PBM Not Selecting Healthy Hidden/Delayed Node for Backup

frank.pan · July 21, 2025, 1:00pm

Hello Percona Community,

We are facing a persistent issue where Percona Backup for MongoDB (PBM) is not selecting our hidden, delayed secondary node for backups, even though it appears to be the highest-priority candidate. We have followed a detailed troubleshooting process but have hit a wall, and we would appreciate any insights.

Environment
PBM Version: 2.10.0

MongoDB Version: 8.0.8

Replica Set: 1 Primary, 2 standard Secondaries, 1 Hidden/Delayed Secondary.

Problem Description
Expected Behavior:
PBM should prioritize our hidden and delayed member (10.100.7.166:28017) as the backup source, according to the documented selection priority (Hidden > Secondary > Primary).

Actual Behavior:
PBM consistently skips the hidden node and performs the backup on one of the regular secondary nodes (e.g., 10.100.4.225:28017).

Troubleshooting Steps and Findings
We have performed the following diagnostic steps:

Confirmed Replica Set Configuration

The hidden/delayed member is configured with hidden: true, priority: 0, and votes: 0.

JSON

// rs.conf() member details for the hidden node
{
    "_id": 3,
    "host": "10.100.7.166:28017",
    "arbiterOnly": false,
    "buildIndexes": true,
    "hidden": true,
    "priority": 0,
    "tags": {},
    "secondaryDelaySecs": NumberLong("259200"),
    "votes": 0
}

Analyzed PBM Status

The output of pbm status -p shows that PBM recognizes the hidden node but, crucially, does not assign it a backup priority (Bkp Prio), indicating it has been deemed ineligible.

Code snippet

# pbm status -p
Cluster:
========
mic-rs:
  - 10.100.4.223:28017 [P], Bkp Prio: [1.0], PITR Prio: [0.5]: pbm-agent [v2.10.0] OK
  - 10.100.4.224:28017 [S], Bkp Prio: [1.0], PITR Prio: [1.0]: pbm-agent [v2.10.0] OK
  - 10.100.4.225:28017 [S], Bkp Prio: [1.0], PITR Prio: [1.0]: pbm-agent [v2.10.0] OK
  - 10.100.7.166:28017 [D]: pbm-agent [v2.10.0] OK

Analyzed PBM Agent Logs (INFO Level)

The pbm-agent log on the hidden node (10.100.7.166) confirms that it receives the backup command but immediately decides it is unfit.

Code snippet

2025-07-21T10:06:47Z I [mic-rs/10.100.7.166:28017] got command backup [...]
2025-07-21T10:06:47Z I [mic-rs/10.100.7.166:28017] got epoch {...}
2025-07-21T10:06:47Z I [mic-rs/10.100.7.166:28017] [backup/...] node is not suitable for backup

Checked MongoDB Node Health (rs.status())

This is where the mystery deepens. The rs.status() output shows that the hidden node is perfectly healthy and in the correct state from MongoDB’s perspective.

JSON

// rs.status() output for the hidden member
{
    "_id": 3,
    "name": "10.100.7.166:28017",
    "health": 1,
    "state": 2,
    "stateStr": "SECONDARY",
    "uptime": 1202205,
    "optimeDate": ISODate("2025-07-18T09:42:23.000Z"),
    // ... other fields show normal operation
}

Checked System Requirements & Permissions

We reviewed the official system requirements documentation. We have verified that our PBM user (pbmuser) has the required roles (clusterAdmin, backup, restore, etc.) as specified.

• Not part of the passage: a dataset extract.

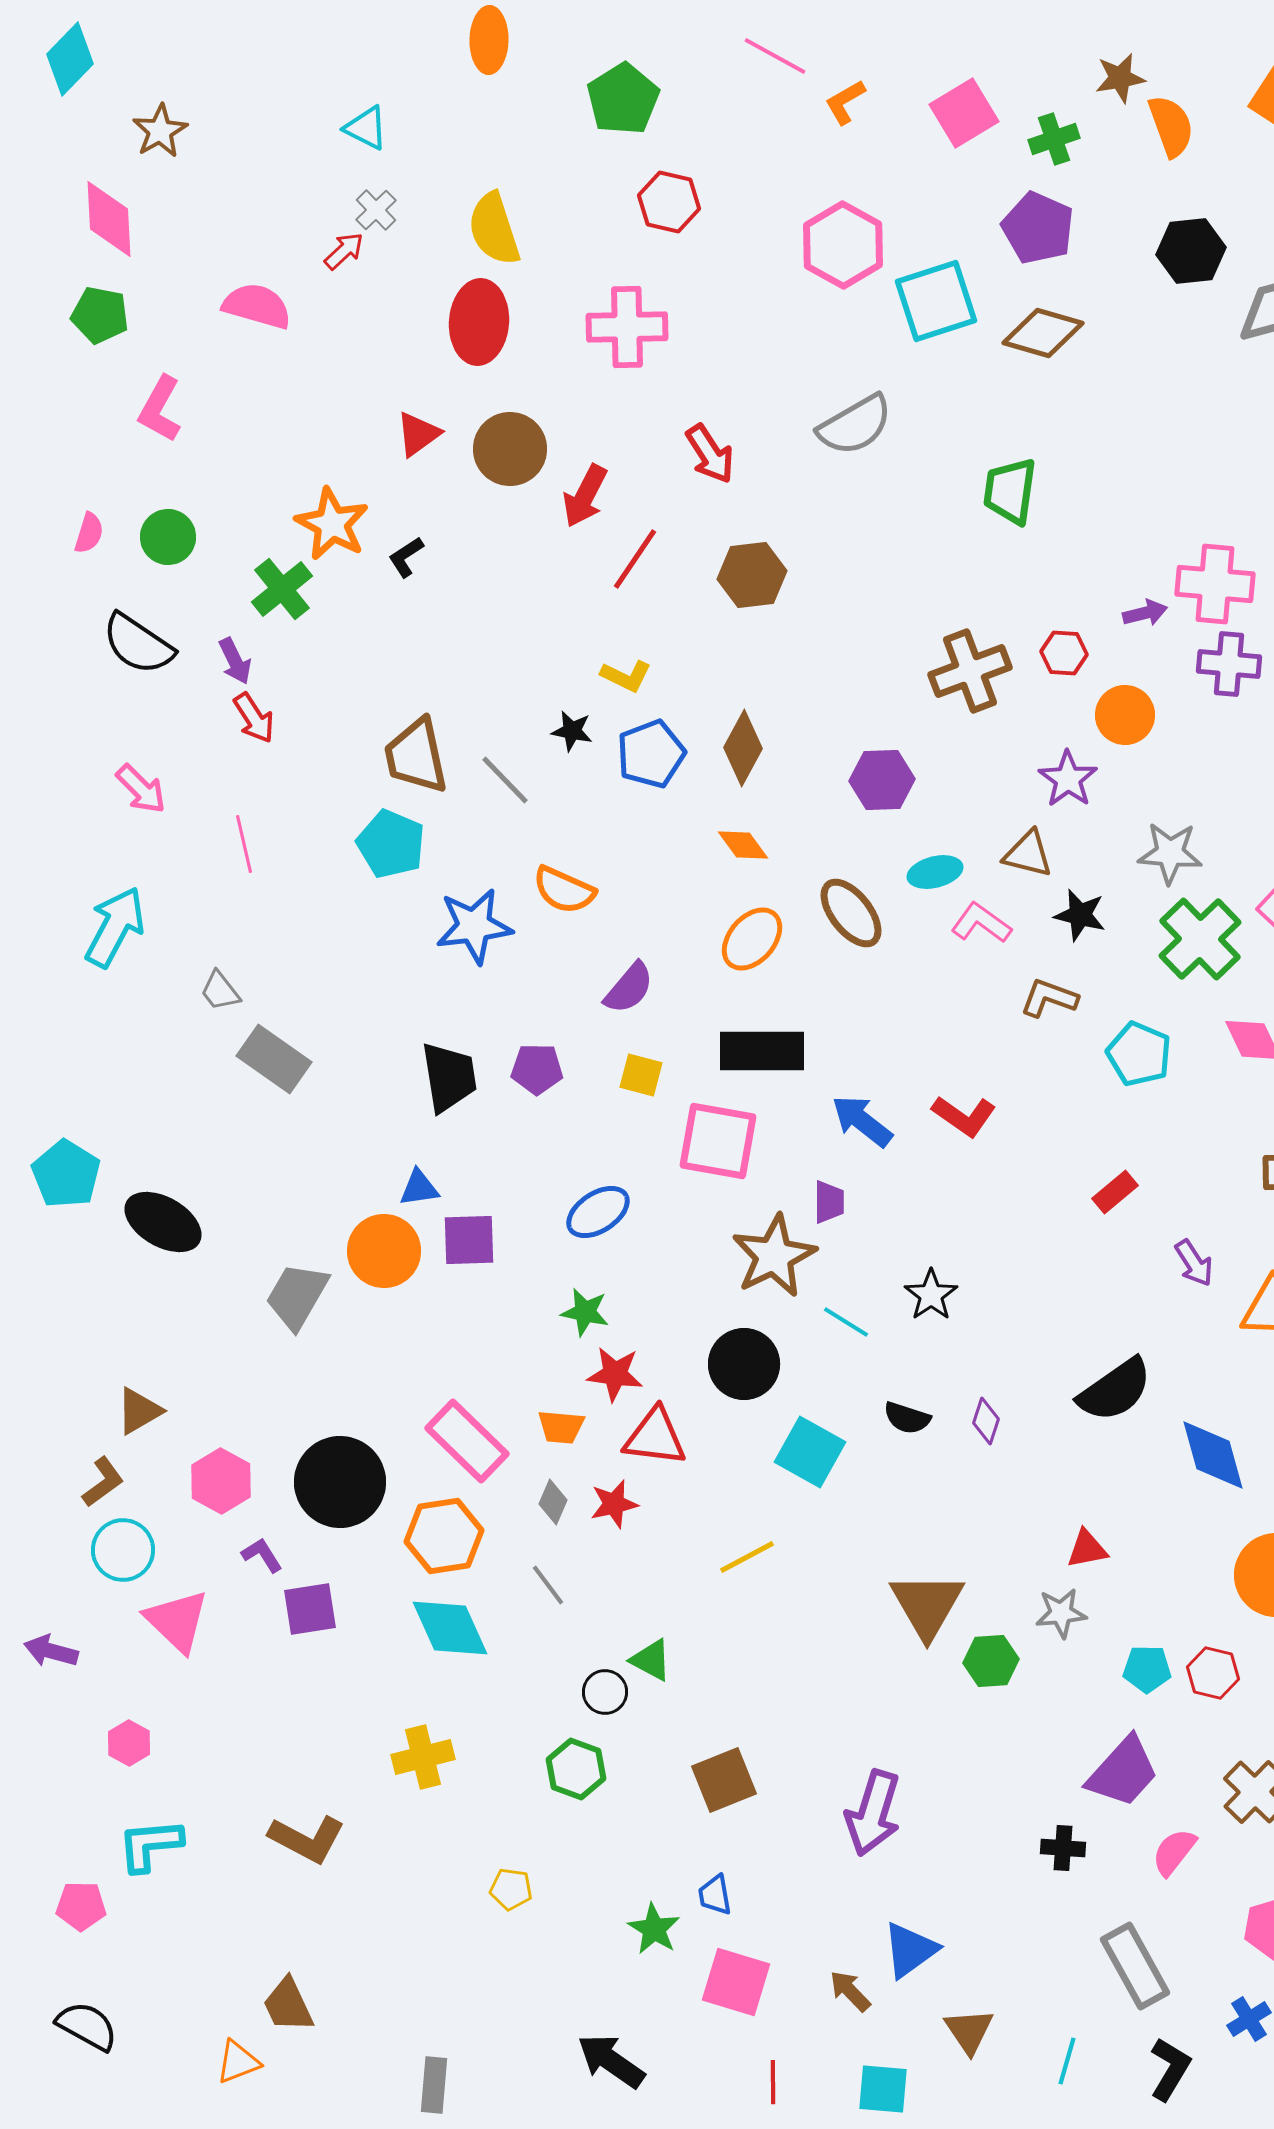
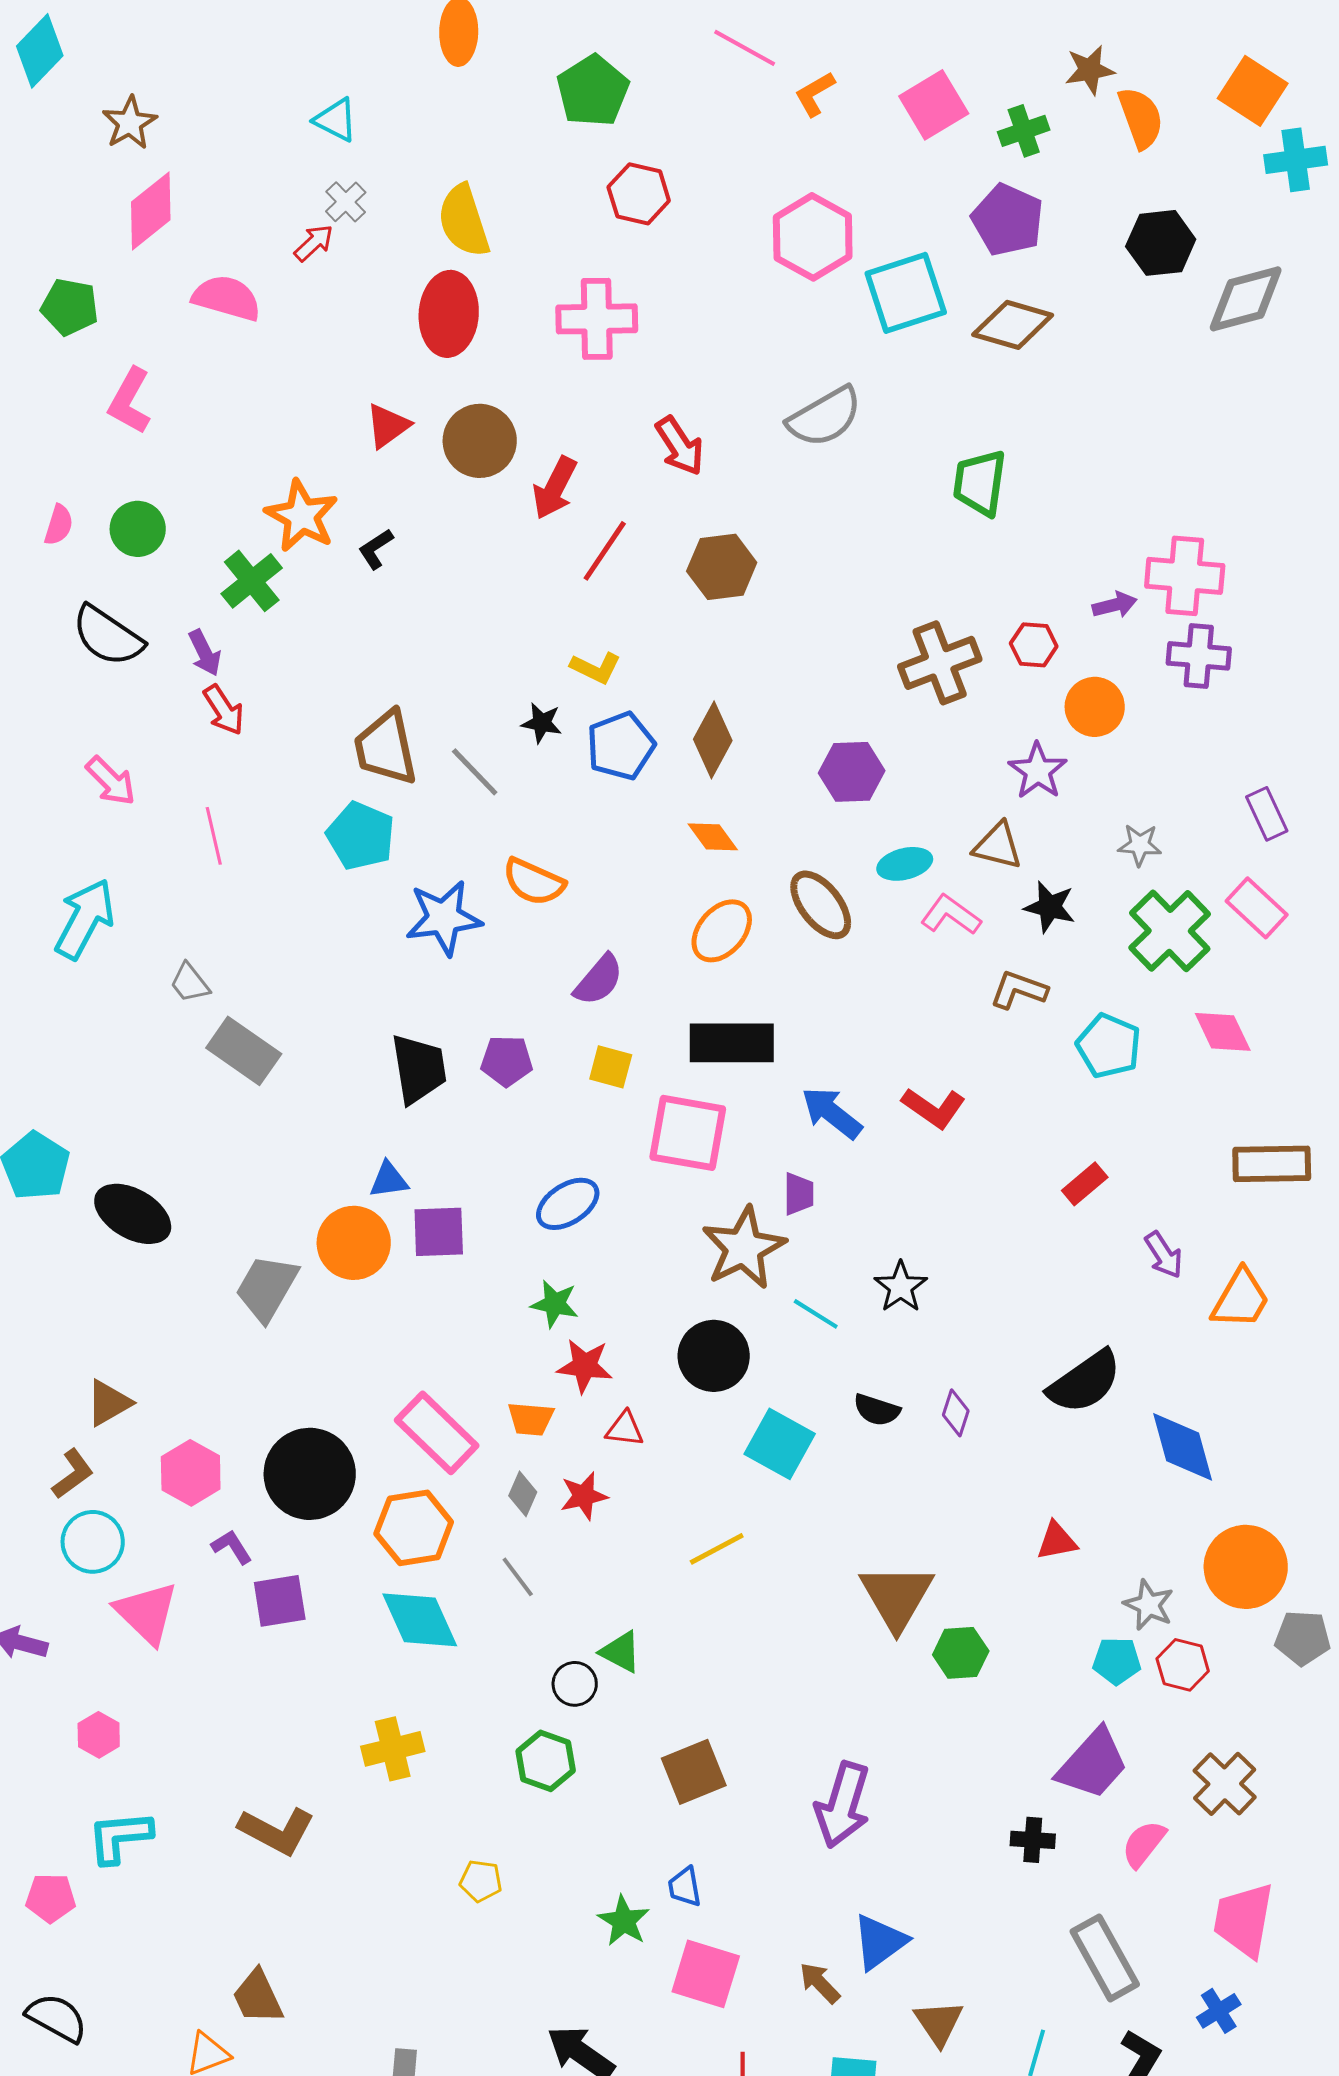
pink diamond: (109, 219) -> (151, 211), moved, turned 54
gray star: (1170, 853) -> (1140, 845), size x0.7
red triangle: (655, 1437) -> (625, 1429), size x0.6
gray star: (1061, 1613) -> (1149, 1605), moved, turned 30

Attempted to Capture DEBUG Logs

We have set the log level to DEBUG (pbm config --set log.level=DEBUG) and restarted the agent on the hidden node to ensure it loaded the configuration. The agent startup log confirms log-level:D. However, when we trigger a new backup, the logs still only show the INFO level message (node is not suitable for backup) without any preceding DEBUG lines to explain why it is not suitable.

Core Question
Why does the pbm-agent consider a node “not suitable for backup” when MongoDB’s own rs.status() reports that the same node is perfectly healthy (health: 1, stateStr: “SECONDARY”)?

There seems to be an additional internal check within PBM that is failing, and this check is not being logged even at the DEBUG level.

We would be very grateful for any guidance on:

What other internal checks does PBM perform to determine node suitability?

Is this a known issue or limitation with PBM v2.10.0 on MongoDB 8.0.8?

What further steps can we take to diagnose the root cause of this “not suitable” status?

Thank you for your time and assistance.

Ivan_Groenewold · July 21, 2025, 1:54pm

Hi, as far as I can see you have assigned custom priorities for all the nodes except the hidden one. I suggest either removing your custom priorities (which will cause PBM to prefer the hidden node) or assign the hidden one a priority greater than the rest (eg. 2.0)

frank.pan · July 21, 2025, 2:35pm

Hi,

Thanks for your quick reply and suggestion.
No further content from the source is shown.